The G20 emerged in the wake of the financial crisis that occurred in Southeast Asia in the late 1990s and serves to engage finance ministers and central bank governors on regulatory issues. Since 2007, it has functioned as a forum for heads of state and governments. Because of coordinated actions spurred by the 2008 global financial crisis, the G20 played an instrumental role in dampening panic and aiding economic recovery. This organization consists of 19 countries commencing across continents and the European Union, which together make up roughly 85% of world GDP. Additionally, non-member countries such as Bangladesh, Singapore, Spain, Nigeria, several international organizations can attend meetings as guests. These include organizations such as WHO (World Health Organization), World Bank, IMF (International Monetary Fund), and United Nations.

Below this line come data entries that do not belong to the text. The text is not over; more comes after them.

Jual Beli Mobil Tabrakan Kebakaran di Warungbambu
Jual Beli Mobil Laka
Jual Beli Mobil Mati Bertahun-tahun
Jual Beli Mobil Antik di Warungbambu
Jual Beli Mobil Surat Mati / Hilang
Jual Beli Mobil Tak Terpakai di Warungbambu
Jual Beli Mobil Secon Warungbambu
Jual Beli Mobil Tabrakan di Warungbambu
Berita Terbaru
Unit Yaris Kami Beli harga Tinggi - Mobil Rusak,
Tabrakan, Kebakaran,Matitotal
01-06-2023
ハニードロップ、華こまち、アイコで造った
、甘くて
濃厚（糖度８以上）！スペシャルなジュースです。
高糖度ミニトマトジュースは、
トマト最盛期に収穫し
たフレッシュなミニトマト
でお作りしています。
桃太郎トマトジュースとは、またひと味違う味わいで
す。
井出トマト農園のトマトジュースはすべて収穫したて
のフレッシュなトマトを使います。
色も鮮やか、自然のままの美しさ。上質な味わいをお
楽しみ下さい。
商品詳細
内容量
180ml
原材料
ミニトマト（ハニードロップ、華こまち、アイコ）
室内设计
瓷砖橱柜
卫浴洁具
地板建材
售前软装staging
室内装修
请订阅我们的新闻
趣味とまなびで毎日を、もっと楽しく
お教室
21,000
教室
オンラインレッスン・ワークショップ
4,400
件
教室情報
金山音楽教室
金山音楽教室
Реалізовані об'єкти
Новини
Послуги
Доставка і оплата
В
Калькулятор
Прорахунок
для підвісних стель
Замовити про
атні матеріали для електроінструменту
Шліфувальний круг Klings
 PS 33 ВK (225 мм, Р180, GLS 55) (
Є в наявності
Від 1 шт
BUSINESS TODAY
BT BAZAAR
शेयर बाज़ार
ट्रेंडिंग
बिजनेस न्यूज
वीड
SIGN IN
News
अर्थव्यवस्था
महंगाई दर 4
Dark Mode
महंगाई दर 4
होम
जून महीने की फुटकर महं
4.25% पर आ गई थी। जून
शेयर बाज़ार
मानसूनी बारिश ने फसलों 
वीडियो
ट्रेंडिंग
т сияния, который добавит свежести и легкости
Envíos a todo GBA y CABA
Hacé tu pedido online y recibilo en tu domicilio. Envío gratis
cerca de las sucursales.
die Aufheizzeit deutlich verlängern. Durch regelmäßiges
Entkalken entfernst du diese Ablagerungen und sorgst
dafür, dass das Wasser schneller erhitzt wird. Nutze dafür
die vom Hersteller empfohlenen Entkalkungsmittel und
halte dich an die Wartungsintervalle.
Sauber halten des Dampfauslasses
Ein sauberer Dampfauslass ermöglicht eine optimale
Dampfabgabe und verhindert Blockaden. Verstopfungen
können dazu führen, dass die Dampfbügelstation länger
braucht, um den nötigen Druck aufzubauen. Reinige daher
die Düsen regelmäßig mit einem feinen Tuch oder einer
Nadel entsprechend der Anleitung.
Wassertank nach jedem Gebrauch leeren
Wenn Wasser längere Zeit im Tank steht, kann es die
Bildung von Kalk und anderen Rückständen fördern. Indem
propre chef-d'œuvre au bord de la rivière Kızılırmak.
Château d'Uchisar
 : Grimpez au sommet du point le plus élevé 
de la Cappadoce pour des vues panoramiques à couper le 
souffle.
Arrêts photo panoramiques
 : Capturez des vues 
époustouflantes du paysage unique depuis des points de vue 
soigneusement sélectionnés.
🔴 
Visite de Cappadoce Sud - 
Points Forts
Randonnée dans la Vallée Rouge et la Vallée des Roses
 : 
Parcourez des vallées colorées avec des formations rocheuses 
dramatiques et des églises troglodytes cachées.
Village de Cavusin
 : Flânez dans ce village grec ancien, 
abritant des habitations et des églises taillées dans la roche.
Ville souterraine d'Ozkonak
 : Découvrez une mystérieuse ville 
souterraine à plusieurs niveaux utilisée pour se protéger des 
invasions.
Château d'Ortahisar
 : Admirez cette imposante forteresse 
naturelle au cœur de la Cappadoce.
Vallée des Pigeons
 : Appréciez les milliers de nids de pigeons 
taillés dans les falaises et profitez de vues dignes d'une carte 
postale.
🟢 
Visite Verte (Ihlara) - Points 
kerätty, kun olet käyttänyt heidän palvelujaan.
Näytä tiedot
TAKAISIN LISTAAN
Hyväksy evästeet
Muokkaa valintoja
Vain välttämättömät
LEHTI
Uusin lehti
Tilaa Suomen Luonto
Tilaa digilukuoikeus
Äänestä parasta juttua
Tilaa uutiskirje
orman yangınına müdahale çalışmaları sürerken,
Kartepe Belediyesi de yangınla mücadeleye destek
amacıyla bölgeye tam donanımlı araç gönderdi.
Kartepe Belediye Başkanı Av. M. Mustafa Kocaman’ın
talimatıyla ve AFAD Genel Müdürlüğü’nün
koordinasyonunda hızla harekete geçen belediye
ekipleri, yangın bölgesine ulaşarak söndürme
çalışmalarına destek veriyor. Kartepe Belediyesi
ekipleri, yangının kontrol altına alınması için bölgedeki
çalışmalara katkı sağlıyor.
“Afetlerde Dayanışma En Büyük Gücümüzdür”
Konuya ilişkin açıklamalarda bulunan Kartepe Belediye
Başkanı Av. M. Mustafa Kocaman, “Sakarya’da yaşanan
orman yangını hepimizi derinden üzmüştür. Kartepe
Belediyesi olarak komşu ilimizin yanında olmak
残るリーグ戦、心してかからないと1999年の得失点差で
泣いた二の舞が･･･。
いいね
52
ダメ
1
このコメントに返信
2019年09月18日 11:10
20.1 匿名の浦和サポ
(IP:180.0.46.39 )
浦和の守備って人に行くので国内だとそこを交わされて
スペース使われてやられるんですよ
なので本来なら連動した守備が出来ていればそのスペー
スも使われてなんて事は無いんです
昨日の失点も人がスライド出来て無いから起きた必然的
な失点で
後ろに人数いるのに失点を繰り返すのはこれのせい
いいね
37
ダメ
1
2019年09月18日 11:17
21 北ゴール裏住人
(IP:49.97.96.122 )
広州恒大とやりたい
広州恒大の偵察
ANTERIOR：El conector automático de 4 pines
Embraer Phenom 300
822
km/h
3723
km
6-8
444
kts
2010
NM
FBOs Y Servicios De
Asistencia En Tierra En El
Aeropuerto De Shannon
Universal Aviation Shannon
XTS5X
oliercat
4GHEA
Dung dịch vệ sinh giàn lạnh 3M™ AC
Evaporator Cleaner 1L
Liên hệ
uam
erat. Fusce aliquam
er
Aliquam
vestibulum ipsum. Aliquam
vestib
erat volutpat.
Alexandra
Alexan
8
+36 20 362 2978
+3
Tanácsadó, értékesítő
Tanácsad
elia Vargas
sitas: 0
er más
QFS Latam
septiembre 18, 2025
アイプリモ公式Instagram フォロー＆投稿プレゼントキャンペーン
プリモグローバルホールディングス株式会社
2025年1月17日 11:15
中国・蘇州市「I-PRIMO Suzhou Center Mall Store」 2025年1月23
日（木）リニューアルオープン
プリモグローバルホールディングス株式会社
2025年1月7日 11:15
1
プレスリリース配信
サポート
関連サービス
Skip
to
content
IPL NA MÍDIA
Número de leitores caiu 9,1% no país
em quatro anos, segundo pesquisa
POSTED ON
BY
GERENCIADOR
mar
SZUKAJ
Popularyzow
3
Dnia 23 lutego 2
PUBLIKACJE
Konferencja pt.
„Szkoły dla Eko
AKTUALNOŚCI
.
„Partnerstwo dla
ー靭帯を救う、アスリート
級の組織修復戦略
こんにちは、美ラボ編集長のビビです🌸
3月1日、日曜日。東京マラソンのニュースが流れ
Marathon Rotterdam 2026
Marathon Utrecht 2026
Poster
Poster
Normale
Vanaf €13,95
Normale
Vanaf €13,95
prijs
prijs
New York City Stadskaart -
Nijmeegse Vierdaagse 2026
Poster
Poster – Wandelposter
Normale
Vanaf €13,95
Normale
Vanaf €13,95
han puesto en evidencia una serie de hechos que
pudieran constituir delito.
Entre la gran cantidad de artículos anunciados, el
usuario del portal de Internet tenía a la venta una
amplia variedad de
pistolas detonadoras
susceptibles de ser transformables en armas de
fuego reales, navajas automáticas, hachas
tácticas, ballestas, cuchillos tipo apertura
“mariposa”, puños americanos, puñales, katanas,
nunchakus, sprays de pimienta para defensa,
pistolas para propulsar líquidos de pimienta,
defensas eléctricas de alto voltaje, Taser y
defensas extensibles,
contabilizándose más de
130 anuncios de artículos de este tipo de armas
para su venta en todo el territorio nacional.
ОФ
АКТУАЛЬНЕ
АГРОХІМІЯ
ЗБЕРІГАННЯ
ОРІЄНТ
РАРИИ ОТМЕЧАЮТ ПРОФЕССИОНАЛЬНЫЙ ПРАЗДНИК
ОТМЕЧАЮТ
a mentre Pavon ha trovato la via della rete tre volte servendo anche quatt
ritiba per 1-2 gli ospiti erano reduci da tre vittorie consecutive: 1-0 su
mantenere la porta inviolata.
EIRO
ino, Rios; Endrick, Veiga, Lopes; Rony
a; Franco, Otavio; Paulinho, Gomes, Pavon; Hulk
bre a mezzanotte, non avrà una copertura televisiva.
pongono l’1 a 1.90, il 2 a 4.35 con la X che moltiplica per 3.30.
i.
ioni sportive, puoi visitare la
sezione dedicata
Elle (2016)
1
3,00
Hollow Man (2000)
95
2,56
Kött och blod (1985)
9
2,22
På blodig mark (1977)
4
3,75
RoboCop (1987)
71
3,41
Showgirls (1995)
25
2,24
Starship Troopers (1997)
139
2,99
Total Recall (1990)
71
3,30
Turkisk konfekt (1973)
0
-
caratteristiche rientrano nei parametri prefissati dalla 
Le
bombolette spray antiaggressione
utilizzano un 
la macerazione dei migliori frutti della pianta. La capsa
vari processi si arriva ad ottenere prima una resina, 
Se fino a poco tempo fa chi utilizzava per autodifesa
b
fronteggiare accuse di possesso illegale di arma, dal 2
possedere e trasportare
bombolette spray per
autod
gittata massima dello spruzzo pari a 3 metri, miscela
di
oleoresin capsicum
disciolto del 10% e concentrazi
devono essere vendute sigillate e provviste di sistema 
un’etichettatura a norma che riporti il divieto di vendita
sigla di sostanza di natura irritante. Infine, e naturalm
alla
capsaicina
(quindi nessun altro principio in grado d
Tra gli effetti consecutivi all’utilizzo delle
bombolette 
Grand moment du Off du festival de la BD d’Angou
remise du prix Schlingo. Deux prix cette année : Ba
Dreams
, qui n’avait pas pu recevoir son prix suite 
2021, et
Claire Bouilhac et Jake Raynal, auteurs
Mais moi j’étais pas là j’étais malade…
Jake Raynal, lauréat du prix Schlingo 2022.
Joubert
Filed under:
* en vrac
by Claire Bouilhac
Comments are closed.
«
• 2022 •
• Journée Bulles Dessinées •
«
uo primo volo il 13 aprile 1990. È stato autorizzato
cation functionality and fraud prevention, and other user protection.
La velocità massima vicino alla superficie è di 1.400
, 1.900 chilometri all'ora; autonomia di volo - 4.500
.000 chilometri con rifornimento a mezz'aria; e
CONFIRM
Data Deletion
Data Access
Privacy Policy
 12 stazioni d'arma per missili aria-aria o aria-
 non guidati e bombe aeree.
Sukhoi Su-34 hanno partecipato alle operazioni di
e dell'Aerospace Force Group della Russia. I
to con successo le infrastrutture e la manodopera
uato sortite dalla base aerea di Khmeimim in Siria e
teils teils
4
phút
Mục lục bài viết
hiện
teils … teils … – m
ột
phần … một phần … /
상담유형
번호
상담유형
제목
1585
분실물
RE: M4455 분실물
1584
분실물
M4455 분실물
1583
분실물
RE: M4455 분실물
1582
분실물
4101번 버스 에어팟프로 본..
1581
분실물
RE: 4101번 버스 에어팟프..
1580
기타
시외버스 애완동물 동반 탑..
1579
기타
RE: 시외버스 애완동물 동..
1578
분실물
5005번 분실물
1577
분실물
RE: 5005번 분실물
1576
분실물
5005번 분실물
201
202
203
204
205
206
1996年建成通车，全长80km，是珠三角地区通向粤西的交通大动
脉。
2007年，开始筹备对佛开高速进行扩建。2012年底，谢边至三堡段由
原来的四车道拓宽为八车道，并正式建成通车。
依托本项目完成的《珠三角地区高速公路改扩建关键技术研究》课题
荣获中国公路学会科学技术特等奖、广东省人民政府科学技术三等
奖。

WHAT DOES G20 PRESIDENCY ENTAIL?
The G20 is an annually rotating intergovernmental organization covering two separate but related agendas: one steering by finance ministers, the other controlled by emissaries of state leaders of its member countries. After India assumes the presidency, Brazil will take its place in 2024, and then in 2025 South Africa will fill the role. India, during its term, intends to host more than 200 meetings across 50 cities involving various government representatives and individuals from civil society who are leading up to a large summit in New Delhi in September 2023. This summit is expected to be attended by around 30 heads of state from both G20 countries and invited nations.